Mit Big Data sind große Datenmengen gemeint, die früher in der Regel nicht vorlagen, beispielsweise durch das Internet oder unterschiedliche Tracking-Protokolle. Konventionelle Analyseverfahren scheitern oft, Muster in diesen großen Datenmengen zu erkennen. Scharf abgegrenzt werden kann der Begriff aber nicht.

Und was bedeutet Big Data für HR?
Zunächst einmal bedeutet es, große Datenmengen zu sichern, die beispielsweise bei Mitarbeiterbefragungen oder Performance-Bewertungen anfallen. Sie zu speichern und elektronisch verfügbar zu haben, ist ein erster Schritt. Der zweite Schritt ist dann die Analyse dieser großen Datenmengen. So viele neue Datenquellen gibt es im HR-Bereich noch nicht, allerdings haben viele HRler schon Probleme, die herkömmlichen Datenmengen adäquat auszuwerten.

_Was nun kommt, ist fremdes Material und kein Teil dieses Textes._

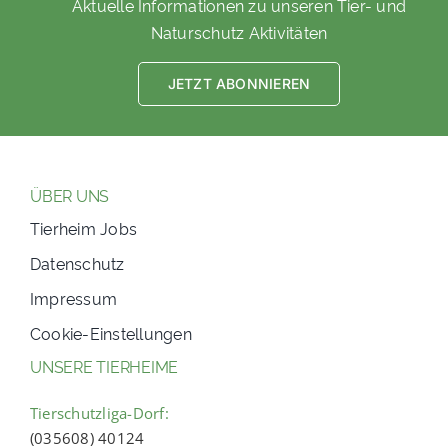
Aktuelle Informationen zu unseren Tier- und
Naturschutz Aktivitäten
JETZT ABONNIEREN
ÜBER UNS
Tierheim Jobs
Datenschutz
Impressum
Cookie-Einstellungen
UNSERE TIERHEIME
Tierschutzliga-Dorf:
(035608) 40124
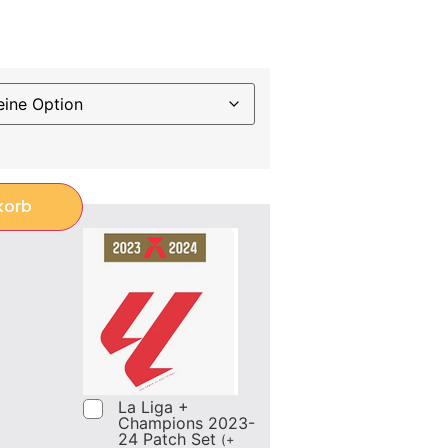
korb
La Liga +
Champions 2023-
24 Patch Set
(
+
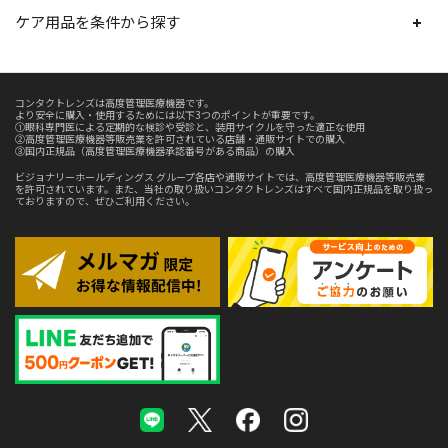
ケア用品を条件から探す
コンタクトレンズは高度管理医療機器です。
より安全に購入・使用するためには以下3つのポイントが重要です。
①眼科専門医による定期的な検診や受診と、装用サイクルを守った適正な使用
②高度管理医療機器等販売業を許可されている店舗・通販サイトでの購入
③国内正規品（高度管理医療機器承認番号がある商品）の購入
ビジョナリーホールディングス グループ各店や通販サイトでは、高度管理医療機器等販売業
を許可されています。また、当社の取り扱いコンタクトレンズはすべて国内正規品を取り扱っ
ておりますので、ぜひご利用ください。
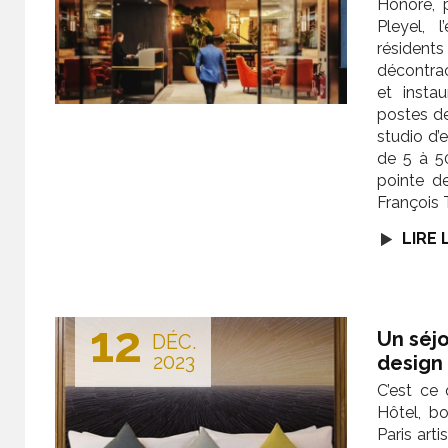
Honoré, 
Pleyel, 
réside
décontra
et insta
postes de
studio d’
de 5 à 5
pointe d
François 
LIRE 
12
Un séjo
DÉC.
2023
design
C’est ce
Hôtel, bo
Paris arti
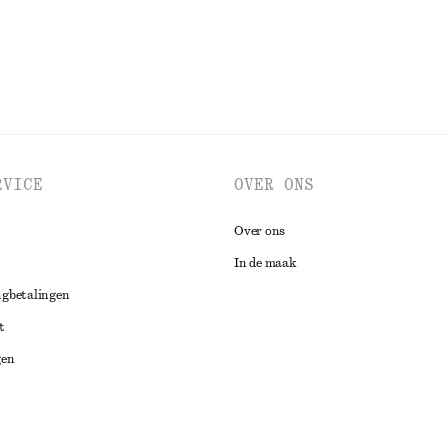
RVICE
OVER ONS
Over ons
In de maak
ugbetalingen
t
gen
ng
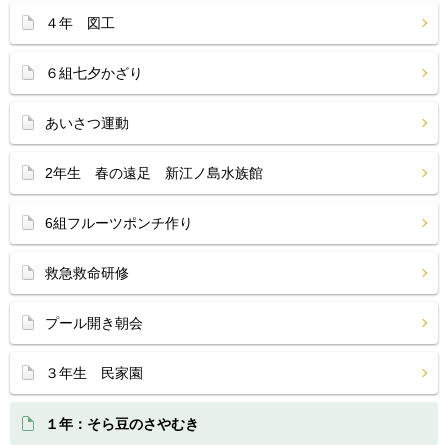
４年 図工
６組七夕かざり
あいさつ運動
2年生 春の遠足 新江ノ島水族館
6組フルーツポンチ作り
救急救命研修
プール開き朝会
３年生 民家園
１年：そら豆のさやむき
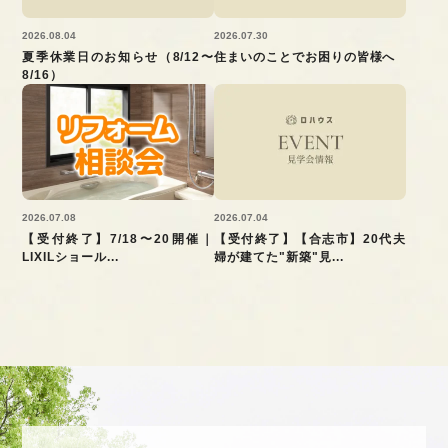
2026.08.04
2026.07.30
夏季休業日のお知らせ（8/12〜
住まいのことでお困りの皆様へ
8/16）
2026.07.08
2026.07.04
【受付終了】7/18〜20開催｜
【受付終了】【合志市】20代夫
LIXILショール...
婦が建てた"新築"見...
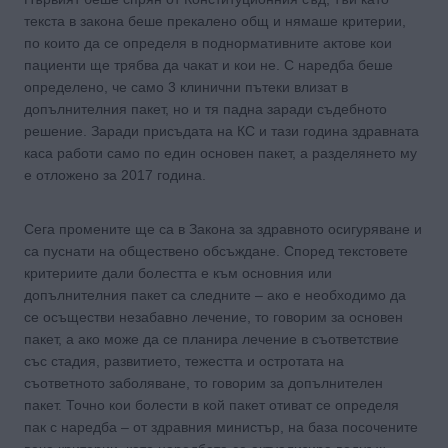
текста в закона беше прекалено общ и нямаше критерии,
по които да се определя в поднормативните актове кои
пациенти ще трябва да чакат и кои не. С наредба беше
определено, че само 3 клинични пътеки влизат в
допълнителния пакет, но и тя падна заради съдебното
решение. Заради присъдата на КС и тази година здравната
каса работи само по един основен пакет, а разделянето му
е отложено за 2017 година.
Сега промените ще са в Закона за здравното осигуряване и
са пуснати на обществено обсъждане. Според текстовете
критериите дали болестта е към основния или
допълнителния пакет са следните – ако е необходимо да
се осъществи незабавно лечение, то говорим за основен
пакет, а ако може да се планира лечение в съответствие
със стадия, развитието, тежестта и остротата на
съответното заболяване, то говорим за допълнителен
пакет. Точно кои болести в кой пакет отиват се определя
пак с наредба – от здравния министър, на база посочените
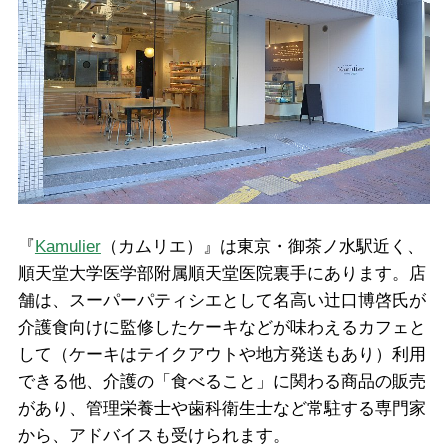
『
Kamulier
（カムリエ）』は東京・御茶ノ水駅近く、
順天堂大学医学部附属順天堂医院裏手にあります。店
舗は、スーパーパティシエとして名高い辻口博啓氏が
介護食向けに監修したケーキなどが味わえるカフェと
して（ケーキはテイクアウトや地方発送もあり）利用
できる他、介護の「食べること」に関わる商品の販売
があり、管理栄養士や歯科衛生士など常駐する専門家
から、アドバイスも受けられます。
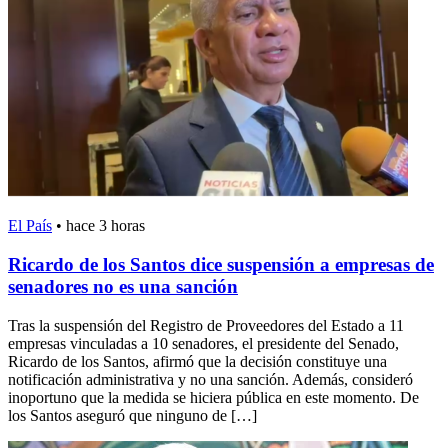
El País
•
hace 3 horas
Ricardo de los Santos dice suspensión a empresas de
senadores no es una sanción
Tras la suspensión del Registro de Proveedores del Estado a 11
empresas vinculadas a 10 senadores, el presidente del Senado,
Ricardo de los Santos, afirmó que la decisión constituye una
notificación administrativa y no una sanción. Además, consideró
inoportuno que la medida se hiciera pública en este momento. De
los Santos aseguró que ninguno de […]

Was ist eigentlich der Unterschied zum Personalcontrolling? Daten sammeln und auswerten ist im HR-Bereich nicht neu.
Im Personalcontrolling geht es häufig darum, Daten zu sammeln und Kennzahlensysteme aufzubereiten. Da werden zum Beispiel die durchschnittlichen Fehltage oder die Personalkosten pro Mitarbeiter erfasst. Möglichkeiten, die im Zusammenhang mit Big Data diskutiert werden, gehen auf zwei Wegen hierüber hinaus. Erstens sollen Vorhersagen zu einzelnen Individuen ermöglicht werden. Schaut sich ein Mitarbeiter beispielsweise häufig Stellenangebote auf entsprechenden Internetseiten an, lässt sich hieraus ein erhöhtes Risiko ableiten, dass dieser Mitarbeiter das Unternehmen verlässt. Diese individuellen Vorhersagen sind im klassischen Personalcontrolling eher unüblich. Zweitens werden in der Personalarbeit die Zahlen häufig nur zur Verfügung gestellt und aufbereitet, aber es wird kaum versucht, eigene Ableitungen und Kausalzusammenhänge aus den Daten herzustellen. Welche Mitarbeiter sind es denn, die in erster Linie unser Unternehmen verlassen? Sind es die High-Performer oder die Low-Performer? Das Personalcontrolling liefert häufig ein Kennzahlensystem, ohne jedoch zum Beispiel wirksame Stellschrauben zu identifizieren, wie ungewollte Mitarbeiterfluktuation verringert werden könnte.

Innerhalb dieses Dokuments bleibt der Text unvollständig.